Sony’s purchase marks the first time a studio has moved in on a theater chain since the Paramount Consent Decrees, a set of laws that banned major studios from owning theaters, were rescinded in 2020. 

Issued in 1948, the decrees were a set of antitrust laws spun off from a U.S. Supreme Court ruling that forced Hollywood’s eight largest movie studios to sell their theater holdings. At the time, those eight studios controlled about 95% of the movie industry, from production to distribution to exhibition.

The goal was to divorce the studios from that final step in the movie cycle in order to generate competition and prevent controversial practices like “block booking,” or forcing theaters to book a studio’s poor performers in order to access its blockbusters. 

Because the decrees named only the eight largest studios, it hasn’t prevented studios from owning theaters outright. But the 2020 ruling lifting the decrees opened up the theater business entirely.

That ruling emphasized the fact that technological advancements — most notably streaming — have broadened the path to distribution. Movie theaters, the Department of Justice seemed to say, matter less these days. 

For a while, it seemed like the major studios agreed with the Justice Department — none made immediate moves to scoop up a theater chain. 
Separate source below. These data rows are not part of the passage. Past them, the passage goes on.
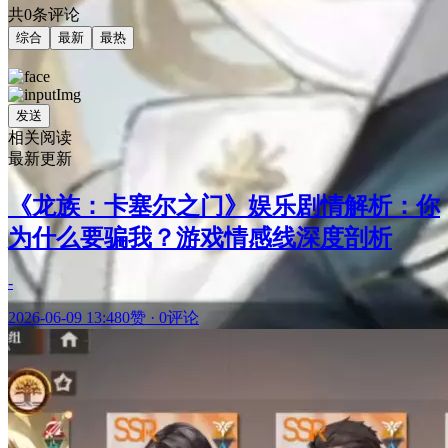
共0条评论
综合
最新
最热
发送
相关阅读
最新更新
《龙族：卡塞尔之门》娱乐剧情解析：你
为什么要骗我？游戏情感线深度剖析
-
2026-06-09 13:48
0赞
·
0评论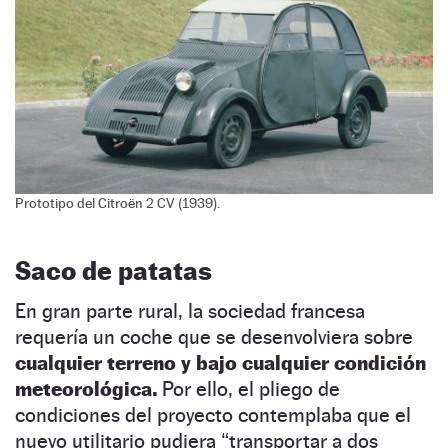
Prototipo del Citroën 2 CV (1939).
Saco de patatas
En gran parte rural, la sociedad francesa
requería un coche que se desenvolviera sobre
cualquier terreno y bajo cualquier condición
meteorológica.
Por ello, el pliego de
condiciones del proyecto contemplaba que el
nuevo utilitario pudiera “transportar a dos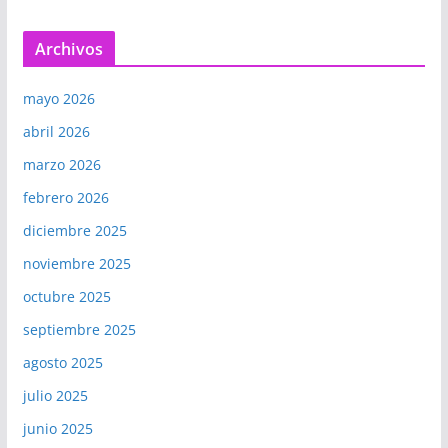
Archivos
mayo 2026
abril 2026
marzo 2026
febrero 2026
diciembre 2025
noviembre 2025
octubre 2025
septiembre 2025
agosto 2025
julio 2025
junio 2025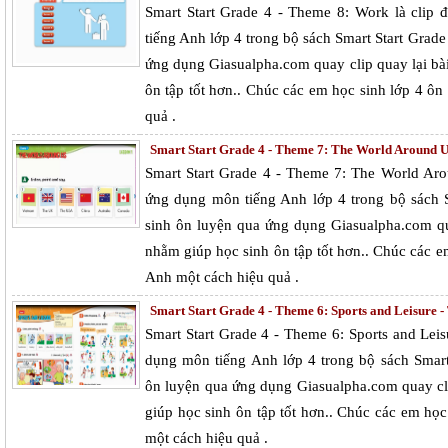
Smart Start Grade 4 - Theme 8: Work là clip
tiếng Anh lớp 4 trong bộ sách Smart Start Grad
ứng dụng Giasualpha.com quay clip quay lại bà
ôn tập tốt hơn.. Chúc các em học sinh lớp 4 ô
quả .
Smart Start Grade 4 - Theme 7: The World Around Us
Smart Start Grade 4 - Theme 7: The World Aro
ứng dụng môn tiếng Anh lớp 4 trong bộ sách 
sinh ôn luyện qua ứng dụng Giasualpha.com qua
nhằm giúp học sinh ôn tập tốt hơn.. Chúc các e
Anh một cách hiệu quả .
Smart Start Grade 4 - Theme 6: Sports and Leisure - 
Smart Start Grade 4 - Theme 6: Sports and Lei
dụng môn tiếng Anh lớp 4 trong bộ sách Smart
ôn luyện qua ứng dụng Giasualpha.com quay cli
giúp học sinh ôn tập tốt hơn.. Chúc các em họ
một cách hiệu quả .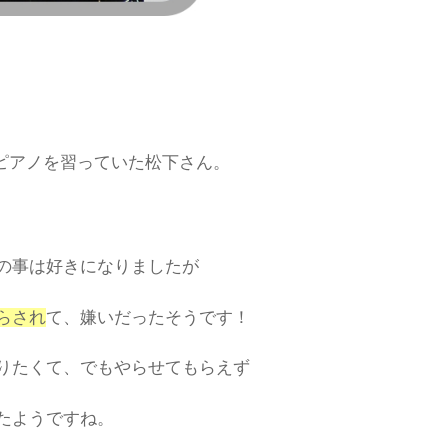
ピアノを習っていた松下さん。
の事は好きになりましたが
らされ
て、嫌いだったそうです！
りたくて、でもやらせてもらえず
たようですね。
Netflix and Disney purchased a few individual theaters (Netflix owns the Paris Theater in New York, The Egyptian in Los Angeles and the Bay Theater in Pacific Palisades; Disney owns the El Capitan Theater in Los Angeles), but those moves appeared to be mostly for the glamor and historical value of the theaters themselves. Sony’s purchase is the first sign of a major studio moving in on a major chain. 

“A glimmering beacon of integrity”

The purchase didn’t come as a surprise. Despite its popularity, Alamo Drafthouse has been in a downward financial spiral since the pandemic — by no means a unique position in the movie theater business. In 2021 the chain filed for Chapter 11 bankruptcy and was nabbed by a private equity firm, Altamont Capital Partners and Fortress Investment Group. 
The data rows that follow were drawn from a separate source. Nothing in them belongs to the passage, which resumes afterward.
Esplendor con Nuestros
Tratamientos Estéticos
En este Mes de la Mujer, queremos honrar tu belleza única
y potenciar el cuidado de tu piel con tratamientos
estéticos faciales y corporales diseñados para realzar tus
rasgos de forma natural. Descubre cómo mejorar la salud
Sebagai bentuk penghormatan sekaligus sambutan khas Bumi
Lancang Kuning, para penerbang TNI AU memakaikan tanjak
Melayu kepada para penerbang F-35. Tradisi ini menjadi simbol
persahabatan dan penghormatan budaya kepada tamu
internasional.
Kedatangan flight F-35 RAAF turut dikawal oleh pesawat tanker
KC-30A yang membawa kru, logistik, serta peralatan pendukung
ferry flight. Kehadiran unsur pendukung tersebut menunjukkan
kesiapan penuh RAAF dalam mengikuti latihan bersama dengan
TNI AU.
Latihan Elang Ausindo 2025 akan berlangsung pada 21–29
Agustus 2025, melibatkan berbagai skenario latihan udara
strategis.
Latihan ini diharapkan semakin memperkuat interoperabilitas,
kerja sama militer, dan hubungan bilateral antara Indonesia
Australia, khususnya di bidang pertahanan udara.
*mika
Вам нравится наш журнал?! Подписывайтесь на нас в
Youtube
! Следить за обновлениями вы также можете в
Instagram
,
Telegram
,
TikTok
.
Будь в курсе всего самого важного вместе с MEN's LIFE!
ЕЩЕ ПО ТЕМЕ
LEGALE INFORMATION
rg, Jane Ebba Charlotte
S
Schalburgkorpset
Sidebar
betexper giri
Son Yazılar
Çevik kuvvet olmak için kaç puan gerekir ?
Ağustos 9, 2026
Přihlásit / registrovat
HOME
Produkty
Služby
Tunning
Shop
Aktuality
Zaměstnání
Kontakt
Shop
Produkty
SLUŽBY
“Compared to Altamont, Sony is a glimmering beacon of integrity,” said Miller. 

“Everything that worsened about Alamo is because of Altamont,” he added. “We lost the ability to kick out guests. We were the gold standard, at least on a chain level, for the moviegoing experience. At least Sony has a vested interest in their theaters. In terms of buyouts it was one of the better options.”
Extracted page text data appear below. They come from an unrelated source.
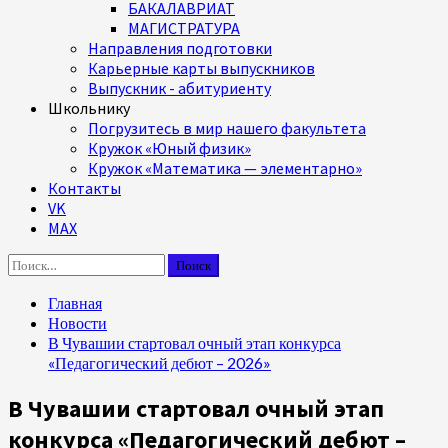
БАКАЛАВРИАТ
МАГИСТРАТУРА
Направления подготовки
Карьерные карты выпускников
Выпускник - абитуриенту
Школьнику
Погрузитесь в мир нашего факультета
Кружок «Юный физик»
Кружок «Математика — элементарно»
Контакты
VK
MAX
Найти:
Главная
Новости
В Чувашии стартовал очный этап конкурса
«Педагогический дебют – 2026»
В Чувашии стартовал очный этап
конкурса «Педагогический дебют –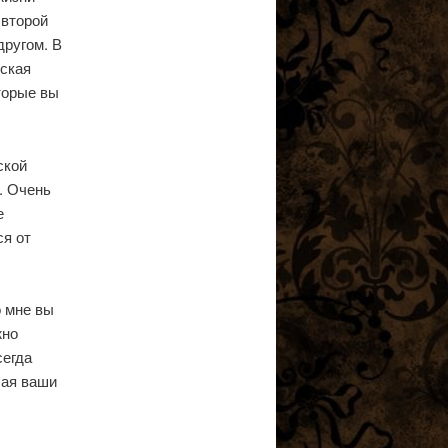
 второй
другом. В
еская
торые вы
ской
. Очень
е
ся от
о мне вы
жно
сегда
чая ваши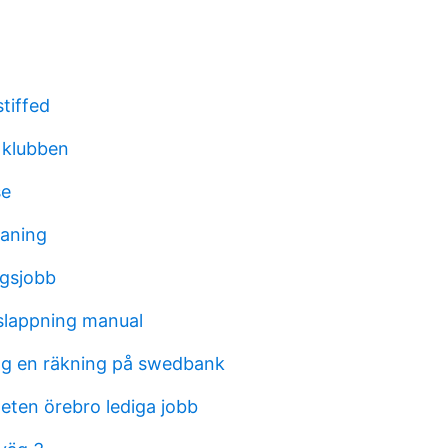
stiffed
 klubben
se
aning
egsjobb
slappning manual
jag en räkning på swedbank
eten örebro lediga jobb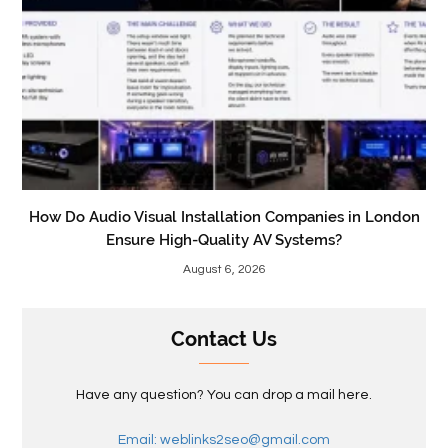
How Do Audio Visual Installation Companies in London
Ensure High-Quality AV Systems?
August 6, 2026
Contact Us
Have any question? You can drop a mail here.
Email: weblinks2seo@gmail.com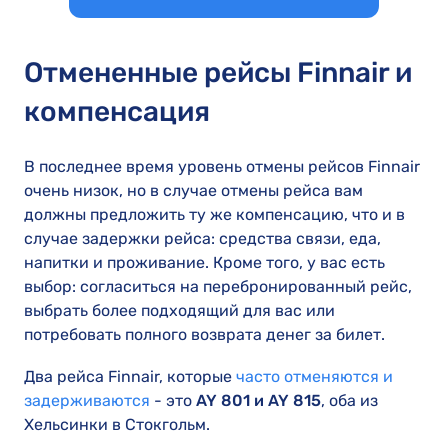
Отмененные рейсы Finnair и
компенсация
В последнее время уровень отмены рейсов Finnair
очень низок, но в случае отмены рейса вам
должны предложить ту же компенсацию, что и в
случае задержки рейса: средства связи, еда,
напитки и проживание. Кроме того, у вас есть
выбор: согласиться на перебронированный рейс,
выбрать более подходящий для вас или
потребовать полного возврата денег за билет.
Два рейса Finnair, которые
часто отменяются и
задерживаются
- это
AY 801 и AY 815
, оба из
Хельсинки в Стокгольм.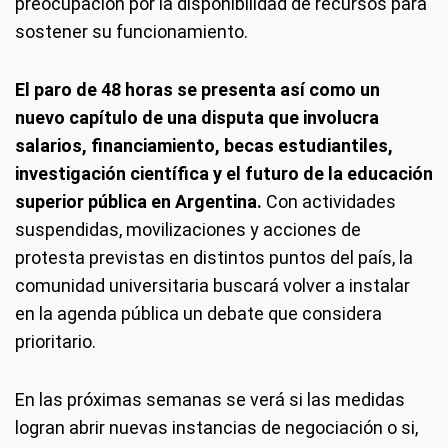
preocupación por la disponibilidad de recursos para
sostener su funcionamiento.
El paro de 48 horas se presenta así como un
nuevo capítulo de una disputa que involucra
salarios, financiamiento, becas estudiantiles,
investigación científica y el futuro de la educación
superior pública en Argentina.
Con actividades
suspendidas, movilizaciones y acciones de
protesta previstas en distintos puntos del país, la
comunidad universitaria buscará volver a instalar
en la agenda pública un debate que considera
prioritario.
En las próximas semanas se verá si las medidas
logran abrir nuevas instancias de negociación o si,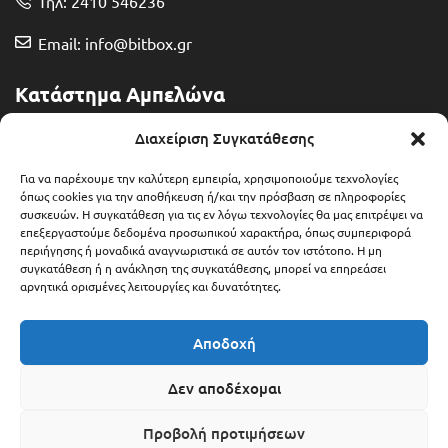
Τηλ: 2410 546236
Email: info@bitbox.gr
Κατάστημα Αμπελώνα
Διευθ: Θερμοπυλών 13
Διαχείριση Συγκατάθεσης
Τηλ: 2492 401071
Για να παρέχουμε την καλύτερη εμπειρία, χρησιμοποιούμε τεχνολογίες
όπως cookies για την αποθήκευση ή/και την πρόσβαση σε πληροφορίες
συσκευών. Η συγκατάθεση για τις εν λόγω τεχνολογίες θα μας επιτρέψει να
Email: ampelonas@bitbox.gr
επεξεργαστούμε δεδομένα προσωπικού χαρακτήρα, όπως συμπεριφορά
περιήγησης ή μοναδικά αναγνωριστικά σε αυτόν τον ιστότοπο. Η μη
συγκατάθεση ή η ανάκληση της συγκατάθεσης, μπορεί να επηρεάσει
αρνητικά ορισμένες λειτουργίες και δυνατότητες.
Αποδοχή
Δεν αποδέχομαι
Προβολή προτιμήσεων
Copyright © 2025 Bitbox.gr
Altamont said in a statement provided by a spokesperson that the company “had no involvement in any changes regarding Alamo’s customer removal protocols or policies. The firm remained dedicated to strengthening the brand’s team, technology, and customer experience throughout our partnership with Alamo Drafthouse.”

There has been much speculation about how Sony will leverage Alamo Drafthouse to promote its own movies and video games. Will they host more game-show style experiences using their TV expertise (Sony owns “Jeopardy!” and “Wheel of Fortune”)? Will they use it to promote their video game releases? Could we see more Crunchyroll features — Sony’s anime streaming platform — on the big screen?

Or maybe the integration will spur a new era of movie industry monopolization, with the studio elbowing out competitors through exclusive contracts, the type of activity that concert behemoth Live Nation is currently being sued for by the Department of Justice.

Whatever the long-term outcome, the ownership change gives workers at Denver’s Drafthouse locations a reason to be cautiously — very cautiously — optimistic.

“It doesn’t change our game plan too much, but we are hopeful that there is potential for collaboration with Sony’s other unions, and that we can maybe enter a less hostile negotiation,” Miller said. “But we were already prepared to deal with an overly hostile, consistently evil, corporate overlord. Our strategy is to still be prepared for the worst.”